Maybe it’s the Muslim family down the street: she wears a hijab, but they seem nice enough. Hell, they even speak English! As hard as it is to believe, I’ve seen him put a hockey bag in his car.

Then again they could be one of those refugee families; I hear they are coming to take everything we have and change our laws.

Thinking of who those THEM could be, I feel rather different as, other than people who vote for the likes of Ford and Harper, I’m cool with just about anyone until proven wrong,

Only kidding about the Conservatives, though, because sometimes they are sneaky and disguise themselves as friends and family.
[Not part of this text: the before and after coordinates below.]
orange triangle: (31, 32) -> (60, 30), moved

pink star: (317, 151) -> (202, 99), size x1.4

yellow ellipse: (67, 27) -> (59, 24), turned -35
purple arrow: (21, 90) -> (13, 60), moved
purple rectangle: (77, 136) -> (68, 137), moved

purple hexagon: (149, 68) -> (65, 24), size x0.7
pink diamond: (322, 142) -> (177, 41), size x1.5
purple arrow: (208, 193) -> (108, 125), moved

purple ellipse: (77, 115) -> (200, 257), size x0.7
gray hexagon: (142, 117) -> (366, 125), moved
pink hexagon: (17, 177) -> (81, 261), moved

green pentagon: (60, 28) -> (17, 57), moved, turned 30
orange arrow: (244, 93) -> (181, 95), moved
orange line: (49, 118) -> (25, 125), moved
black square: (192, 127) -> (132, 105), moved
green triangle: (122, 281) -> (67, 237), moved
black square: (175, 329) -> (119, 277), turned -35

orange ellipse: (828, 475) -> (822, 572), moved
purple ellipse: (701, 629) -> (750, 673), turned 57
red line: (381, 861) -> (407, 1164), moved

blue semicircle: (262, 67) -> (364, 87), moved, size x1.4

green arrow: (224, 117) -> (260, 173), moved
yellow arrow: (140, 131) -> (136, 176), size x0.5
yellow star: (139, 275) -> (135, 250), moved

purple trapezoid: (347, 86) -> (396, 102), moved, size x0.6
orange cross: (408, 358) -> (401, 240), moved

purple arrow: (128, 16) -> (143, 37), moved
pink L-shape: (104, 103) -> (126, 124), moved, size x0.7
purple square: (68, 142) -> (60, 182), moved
Seriously, I have never been allowed to hate on any one group for NO real reason, even if I had wanted to. As a kid growing up in PEI there really was no one to hate … we all looked basically the same. Okay, there were a few Lebanese, but they were accepted – our church Minister was one of them.

There were the damn Catholics but, some were part of our family – second cousins. Okay, I was really pissed off when I went to his home for lunch with the only Chinese kid in the school. Can you believe we had sandwiches and not egg rolls for lunch? Talk about disappointment!

There was that black nurse, too, but since she helped save my sister’s life, they had to be okay, right? All kidding aside, the Island is the whitest place I have ever been, and still is, compared to Toronto. But that said, the Island also limited our exposure to THEM, so as long as the THEMs were good people they were accepted just as much as anyone from “away” could be, whether that away was Toronto or Timbuktu

I thought I had the “Indians” figured out: I heard they all drank. Too bad I voiced that opinion when Dad was picking one up along the side of the road where the man’s truck had broken down. Seven-year-old me just had to ask, “Why are we stopping for the drunken Injin?” That really went over well as it got me one of the few slaps I ever remember receiving. Plus I was the one who had to walk home in the rain … I’d like to say it was miles, but it was just up our driveway, while Dad drove the man home by himself.

I was a little more than scared the next morning when Dad said we were going to visit the Drunk. Turns out he was a Mi’kmaq elder who never drank, and his wife Anne made the same sugar cookies as my Nan. I had so much fun playing with his grandkid. Turns out those Mi’kmaq kids are pretty cool. I cried when I had to go home.

Fast forward a couple years when we moved to Toronto and I am now the kid being picked on for being different, because I talked funny, had a weird accent, and was short and pudgy. Suddenly we were one of THEM, those damn Maritimers who came to take away their jobs.

Then, as people who knew our family can attest, everyone was welcome at Mom and Dad’s table, so I had no choice but to meet and mix with the diversity that Toronto had to offer.

Truth is, everybody is the same; we all have the same hopes, dreams, fears, wishes. We want a roof over our heads, food on the table, and to be able to provide for our family and loved ones.

It doesn’t matter if you are black, white, purple, straight, gay, trans, Muslim, Christian or a Jain.

Everybody is the same.

Okay, 5:30 a.m. and time to say good morning to Sharon, get the newspaper, and end this moment of reflection. To be continued later.